* _Exercise material_:
┌────────
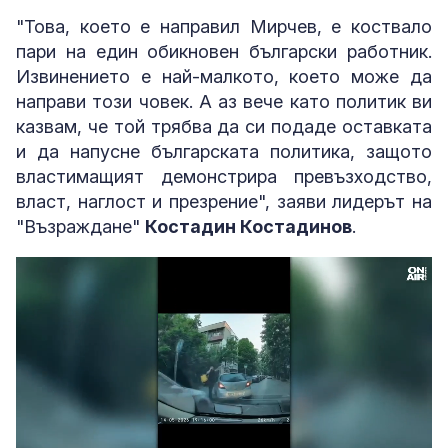
"Това, което е направил Мирчев, е коствало
пари на един обикновен български работник.
Извинението е най-малкото, което може да
направи този човек. А аз вече като политик ви
казвам, че той трябва да си подаде оставката
и да напусне българската политика, защото
властимащият демонстрира превъзходство,
власт, наглост и презрение", заяви лидерът на
"Възраждане"
Костадин Костадинов
.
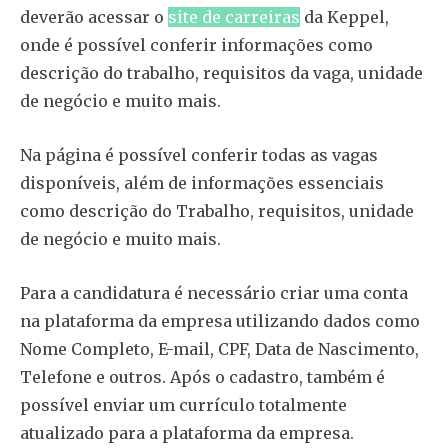
deverão acessar o
site de carreiras
da Keppel,
onde é possível conferir informações como
descrição do trabalho, requisitos da vaga, unidade
de negócio e muito mais.
Na página é possível conferir todas as vagas
disponíveis, além de informações essenciais
como descrição do Trabalho, requisitos, unidade
de negócio e muito mais.
Para a candidatura é necessário criar uma conta
na plataforma da empresa utilizando dados como
Nome Completo, E-mail, CPF, Data de Nascimento,
Telefone e outros. Após o cadastro, também é
possível enviar um currículo totalmente
atualizado para a plataforma da empresa.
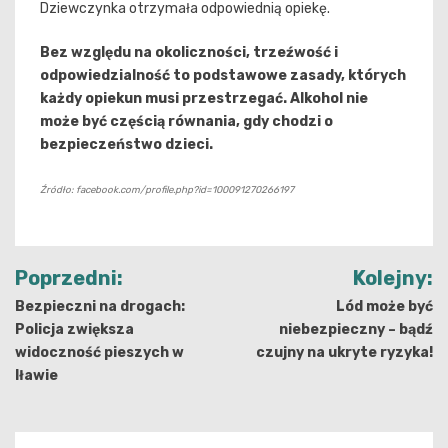
Dziewczynka otrzymała odpowiednią opiekę.
Bez względu na okoliczności, trzeźwość i
odpowiedzialność to podstawowe zasady, których
każdy opiekun musi przestrzegać. Alkohol nie
może być częścią równania, gdy chodzi o
bezpieczeństwo dzieci.
Źródło: facebook.com/profile.php?id=100091270266197
Nawigacja
Poprzedni:
Kolejny:
wpisu
Bezpieczni na drogach:
Lód może być
Policja zwiększa
niebezpieczny – bądź
widoczność pieszych w
czujny na ukryte ryzyka!
Iławie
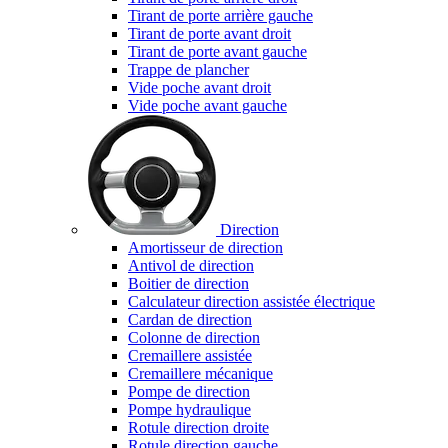
Tirant de porte arrière gauche
Tirant de porte avant droit
Tirant de porte avant gauche
Trappe de plancher
Vide poche avant droit
Vide poche avant gauche
Direction
Amortisseur de direction
Antivol de direction
Boitier de direction
Calculateur direction assistée électrique
Cardan de direction
Colonne de direction
Cremaillere assistée
Cremaillere mécanique
Pompe de direction
Pompe hydraulique
Rotule direction droite
Rotule direction gauche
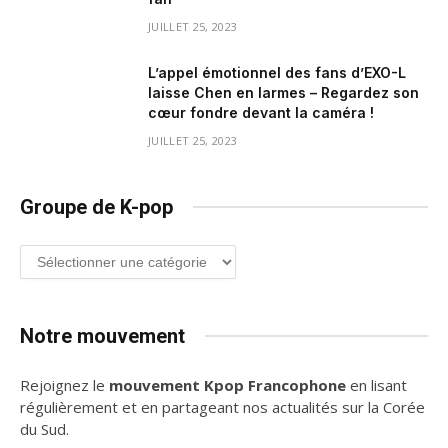
JUILLET 25, 2023
L’appel émotionnel des fans d’EXO-L
laisse Chen en larmes – Regardez son
cœur fondre devant la caméra !
JUILLET 25, 2023
Groupe de K-pop
Groupe
de
K-
pop
Notre mouvement
Rejoignez le
mouvement Kpop Francophone
en lisant
régulièrement et en partageant nos actualités sur la Corée
du Sud.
└────────
Please copy every line of the records above in which "może" appears.

* _Task response_:
może być częścią równania, gdy chodzi o
Lód może być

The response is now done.